Two of crime fiction’s most famous storytellers, Raymond Chandler and Agatha Christie, also knew how to get a laugh.
Chandler, beyond the terse and cynical narratives of such Philip Marlowe novels as “The Big Sleep” and “The Long Goodbye,” was able to poke fun at his own life. His rarely seen “Advice to an Employer” is a list of suggestions for how you can ruin the day for those stuck on your payroll, including “If you cannot find anything, just roar,” and “Always tell your secretary you have nothing to dictate until it is time for dinner. Then rattle off a lot of letters you have left since domesday.”
Christie’s detective Hercule Poirot enjoys an amusing holiday in the 1923 story “Christmas Adventure,” only now being released in the U.S. It’s an easygoing tale of a Christmas gathering and a foiled attempt to fool the wily sleuth. When a guest calls out to him, “Come down at once, please. Someone’s been killed,” Poirot calmly replies, “Aha, this is serious.”
Both pieces appear in the new issue of Strand Magazine, a quarterly which has published obscure work by John Steinbeck, Mark Twain and William Faulkner among others. The magazine’s focus is on crime and mystery, but managing editor Andrew Gulli said he wanted to offer some relief during the ongoing coronavirus pandemic
“We decided early on that we needed to publish an issue that will provide something light-hearted for our readers,” Gulli said.
Christie’s piece, the basis for the longer “The Adventure of the Christmas Pudding,” was originally part of a series called “The Little Grey Cells of Hercule Poirot.” According to Tony Medawar, producer of the International Agatha Christie Festival (in Devon, England), Christie likely drew upon her own childhood in setting a playful atmosphere, with the kids showing proper irreverence for the supposedly world famous detective.
“Christmas Adventure” also is appearing in the upcoming Christie collection “Midwinter Murder,” which comes out Oct. 20.
“‘Christmas Adventure’ is a particularly light-hearted story,” Medawar says. “Agatha Christie is known for the rigour and ingenuity with which she constructed a mystery and laid clues for the attentive reader to detect, and it is often forgotten how much humour there is in her stories, even in her darkest tales of murder and mayhem.”

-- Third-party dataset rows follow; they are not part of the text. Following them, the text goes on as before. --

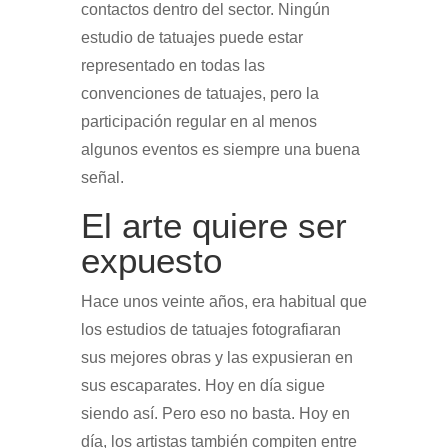
contactos dentro del sector. Ningún
estudio de tatuajes puede estar
representado en todas las
convenciones de tatuajes, pero la
participación regular en al menos
algunos eventos es siempre una buena
señal.
El arte quiere ser
expuesto
Hace unos veinte años, era habitual que
los estudios de tatuajes fotografiaran
sus mejores obras y las expusieran en
sus escaparates. Hoy en día sigue
siendo así. Pero eso no basta. Hoy en
día, los artistas también compiten entre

Chandler’s employer guide, according to Chandler scholar Dr. Sarah Trott, was likely written in the early 1950s, when Chandler hired a private secretary, Juanita Messick. Chandler long suffered from depression, but seemed at ease with Messick. Addressing her as “Nita,” Chandler would send her humorous notes, such as one around Easter weekend of 1951: “Office will be closed Thursday and Friday. On Friday you should go to church for three hours. On Thursday you will have to be guided by your conscience, if any.”
“The two remained good friends even after she ceased working for him and continued to provide a shoulder of support for the ailing writer, helping to arrange his wife Cissy’s funeral in January 1955 and supporting him through alcoholism, hospitalization, and various suicide attempts until his death in March 1959,” Trott writes in an afterword that appears in Strand Magazine.
“‘Advice to an Employer’ shows us two significant facets of Chandler’s personality that enhance our understanding of the author,” Trott writes. “While it illustrates his renowned humor and wit, it also shows a far more personal, human side. This light-hearted and teasing tone is infrequently seen in Chandler’s personal correspondence. Chandler’s guard has dropped completely, allowing us a glimpse behind the curtain.”